(Aim of the exercise) Among the entries below, which lines run from the line with "info@hal-big.de" through the line with "Веб-аналитика"? Retype those, both ends included, exactly and without pictures.

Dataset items

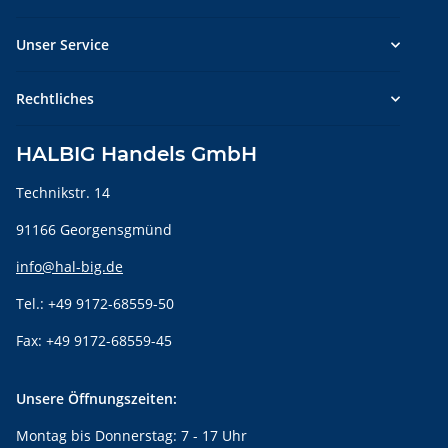
Unser Service
Rechtliches
HALBIG Handels GmbH
Technikstr. 14
91166 Georgensgmünd
info@hal-big.de
Tel.: +49 9172-68559-50
Fax: +49 9172-68559-45
Unsere Öffnungszeiten:
Montag bis Donnerstag: 7 - 17 Uhr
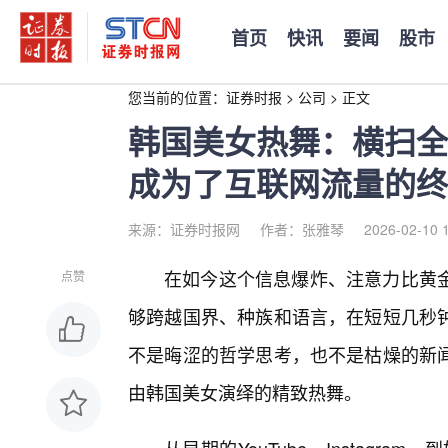
首页
快讯
要闻
股市
您当前的位置：
证券时报
>
公司
>
正文
韩国美女热舞：横扫全
成为了互联网流量的终
来源：证券时报网
作者：张雅琴
2026-02-10 
在如今这个信息爆炸、注意力比黄
点赞
够跨越国界、种族和语言，在短短几秒钟
不是晦涩的哲学思考，也不是枯燥的新
由韩国美女演绎的精致热舞。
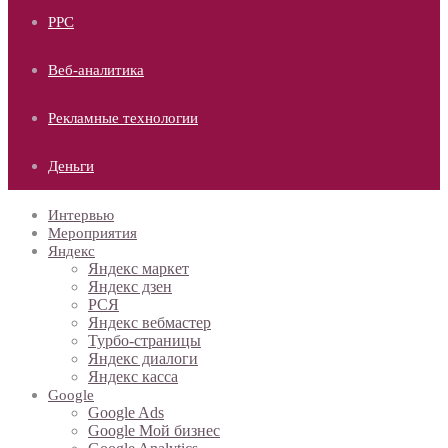
PPC
Веб-аналитика
Рекламные технологии
Деньги
Интервью
Мероприятия
Яндекс
Яндекс маркет
Яндекс дзен
РСЯ
Яндекс вебмастер
Турбо-страницы
Яндекс диалоги
Яндекс касса
Google
Google Ads
Google Мой бизнес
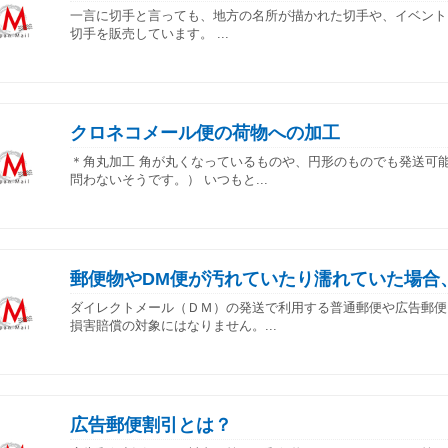
一言に切手と言っても、地方の名所が描かれた切手や、イベント
切手を販売しています。 ...
クロネコメール便の荷物への加工
＊角丸加工 角が丸くなっているものや、円形のものでも発送可
問わないそうです。） いつもと...
郵便物やDM便が汚れていたり濡れていた場合
ダイレクトメール（ＤＭ）の発送で利用する普通郵便や広告郵便
損害賠償の対象にはなりません。...
広告郵便割引とは？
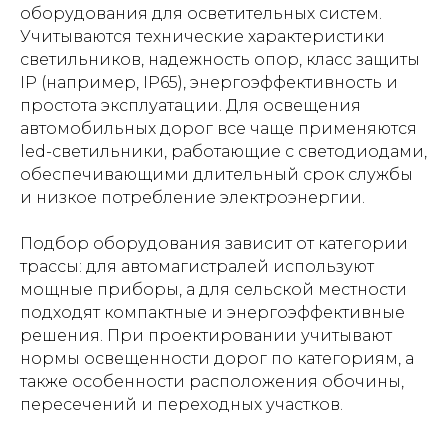
оборудования для осветительных систем.
Учитываются технические характеристики
светильников, надежность опор, класс защиты
IP (например, IP65), энергоэффективность и
простота эксплуатации. Для освещения
автомобильных дорог все чаще применяются
led-светильники, работающие с светодиодами,
обеспечивающими длительный срок службы
и низкое потребление электроэнергии.
Подбор оборудования зависит от категории
трассы: для автомагистралей используют
мощные приборы, а для сельской местности
подходят компактные и энергоэффективные
решения. При проектировании учитывают
нормы освещенности дорог по категориям, а
также особенности расположения обочины,
пересечений и переходных участков.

(Response)
info@hal-big.de
Tel.: +49 9172-68559-50
Fax: +49 9172-68559-45
Unsere Öffnungszeiten:
Montag bis Donnerstag: 7 - 17 Uhr
首页
快讯
要闻
股市
您当前的位置：
证券时报
>
公司
>
正文
韩国美女热舞：横扫全
成为了互联网流量的终
来源：证券时报网
作者：张雅琴
2026-02-10 
在如今这个信息爆炸、注意力比黄
点赞
够跨越国界、种族和语言，在短短几秒钟
不是晦涩的哲学思考，也不是枯燥的新
由韩国美女演绎的精致热舞。
PPC
Веб-аналитика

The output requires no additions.